On YouTube, a Web site where anyone can post video on any topic, there are 65,000 new entries each day, many debating the war in Iraq.
At 16, Vincent Scarpa is too young to vote, but he can make his opinions known on YouTube.
"I hope my video is influential to somebody who is up in the air about the war and George Bush," he says.
Scarpa's views are in the minority in his southern New Jersey town, but his YouTube videos give him a platform.
Asked if he has ever thought of taking part in an anti-war protest by hitting the streets, Scarpa says, "I definitely would, but I live in a very small town and none of that is going on here. ... YouTube is, virtually, what I want my town to be."
A search through this "virtual town" reveals a wide range of video you'd never see on the network news, some graphically violent.
But, keep searching, and find glimpses of humanity, too.
"What I wanted them to understand is some of the good stuff that's happening," says Sgt.
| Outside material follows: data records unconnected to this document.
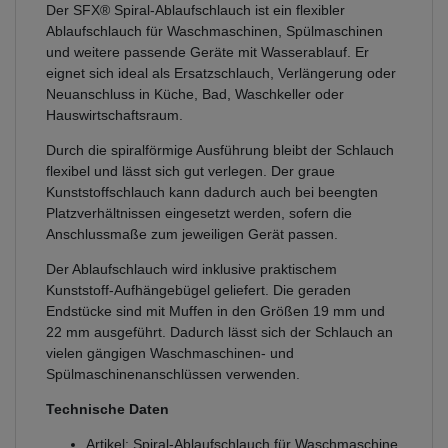
Der SFX® Spiral-Ablaufschlauch ist ein flexibler
Ablaufschlauch für Waschmaschinen, Spülmaschinen
und weitere passende Geräte mit Wasserablauf. Er
eignet sich ideal als Ersatzschlauch, Verlängerung oder
Neuanschluss in Küche, Bad, Waschkeller oder
Hauswirtschaftsraum.
Durch die spiralförmige Ausführung bleibt der Schlauch
flexibel und lässt sich gut verlegen. Der graue
Kunststoffschlauch kann dadurch auch bei beengten
Platzverhältnissen eingesetzt werden, sofern die
Anschlussmaße zum jeweiligen Gerät passen.
Der Ablaufschlauch wird inklusive praktischem
Kunststoff-Aufhängebügel geliefert. Die geraden
Endstücke sind mit Muffen in den Größen 19 mm und
22 mm ausgeführt. Dadurch lässt sich der Schlauch an
vielen gängigen Waschmaschinen- und
Spülmaschinenanschlüssen verwenden.
Technische Daten
Artikel: Spiral-Ablaufschlauch für Waschmaschine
Mark Copp.
Copp fought for and supports the U.S. mission in Iraq. He created a posting for his wife, to help her understand what moved him most: Iraqi children.
"I was sending this back to family who had asked, 'What are you doing day to day?'" he said.
CBS News' "48 Hours" took video of Copp's battalion in Iraq. What made it to the screen was the quick advance toward Baghdad. But Copp felt his family back home was only seeing part of the truth.
When Copp's picture collage of quiet, tender moments with children in Iraq made it to YouTube, more than 11,000 people checked it out.
"People find each other and they feed off each other in support or not in support of the war," says Copp.
"At the end of the day, I think it's healthy for Americans to have a little bit of freedom to believe what they want."
Online, unfiltered material is paramount. So Scarpa even posts the negative comments he receives.
A sample comment: All of you are so desperate to be heard, why are you talking about politics?
"That's ridiculous," says Scarpa, who goes on to explain that he talks about politics because he can. "YouTube is one of the sites that you can do it on."
During the Vietnam War people aired their opinions in public rallies and protests.
But YouTube users say today's generation wants more. Uncensored pictures and video bring raw realities home, and opinions evolving at home can instantly spread to the rest of the world.